How do you feel about ctors throwing exceptions?
Yes! I agree completely. When people complain about too many constructor arguments’ making the code ugly, I tell them Dependency Injection doesn’t cause ugliness, it only exposes it. The class already had all these dependencies, they were just hidden.
Setter injection is evil.
If you use Spring for DI and your Unit Test class extends SpringTestCase, you should be able to have spring inject those dependencies for you from an applicationContext.xml file.
I try to use constructor injection for dependencies that the class cannot function without and setter injection for optional dependencies that the class can do without.
Yep, totally agree with your complaints about setter injection. I hadn’t thought about the code smell angle from constructor injection before, but it is definitely something I will keep in the back of my mind from now on.
I started out doing setter injection, but when I finally realized that objects should have everything they need in order to work before you can use them, I never looked back. Constructor injection all the way. Now if I could just get my team from defining every single object in our code base in or applicationContext.xml files. grumble, grumble, grumble.
I agree that its better to make an object’s instantiation and configuration appear atomic to clients.
But c’tor injection has problems too:
1. unless you compile with debug symbols on, the names of the injected params get erased to types, so you can’t inject by name. I wish that would change, maybe it has already in practice, cause everyone leaves debug on nowadays.

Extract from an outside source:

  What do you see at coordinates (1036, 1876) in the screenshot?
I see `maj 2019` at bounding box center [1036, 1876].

2. Sometimes its easier to break up _instatiation_ from _configuration_ of an object, because different pieces do each job.

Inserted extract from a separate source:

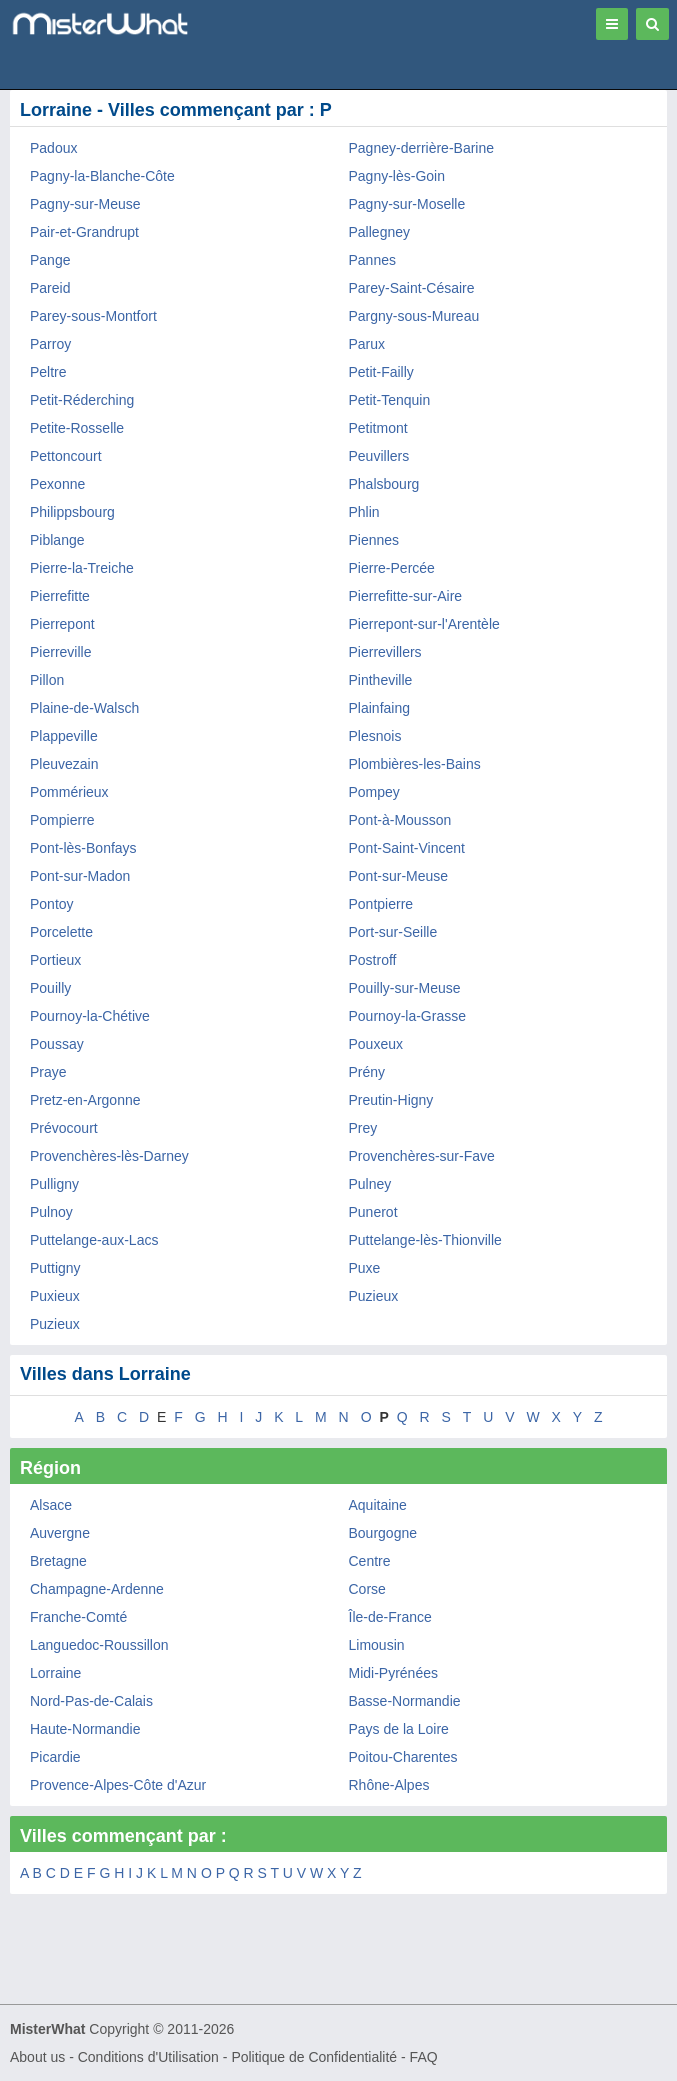  What do you see at coordinates (399, 1729) in the screenshot?
I see `Pays de la Loire` at bounding box center [399, 1729].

AFAIK, thats how Spring 2.x does DI into domain objects created by foreign frameworks (eg hibernate). It uses an aspect that intercepts after the ‘new’ operation, to apply config via setter injection. Its seems a bit more invasive to completely replace the ‘new’ call using AOP.
3. It must bind against an exact concrete type. You cant substitute a subclass.
PS Got a broken link on your main page, the “more” link on this blog post.
PPS Re: “some new amazing functional language”: Scala absolutely and utterly rocks. Thoughtworks seems conspicuously quiet in the Scala community right now. Come on board!!
I agree that setter injection is undesirable. It encourages the creation of objects in invalid states, and it often hides intent.
Don’t worry about your preference for configuration in code as opposed to XML. Not everyone will agree with you, but lots of smart people do.
When they want to create objects, they use constructors. That’s what constructors are for.
I couldn’t agree with you more. Constructors put the object in the correct state at the time of construction. If you need to use setters before you’ve used the object then you should be beefing up your constructors.
Completely agree in general.
It seems (to me, anyway) that a more appropriate pattern to use for situations where you are likely to have different implementations is the factory pattern. When I run my code in a debugger to find an issue I can actually see what’s happening and what sub-class my code is actually using (and why). When I get a NPE from bad configuration (assuming the factory is configurable) I actually know immediately where to go look. No such luck with Spring 🙁
Good point. Seems like a reasonable way to help bridge the differences between the two approaches, but keep code (and particularly intent) sane and understandable.
The desire for names is understandable, but the fault is not in the concept of constructor injection but rather in the Java language (I assume you’re talking about Java) itself. If you use Scala, then one of the myriad benefits you get is the ability to pass parameters by name when you so desire. So now you can write nice, tight code to invoke constructors and be sure that all of the dependencies are being satisfied, while still seeing the name of every dependency.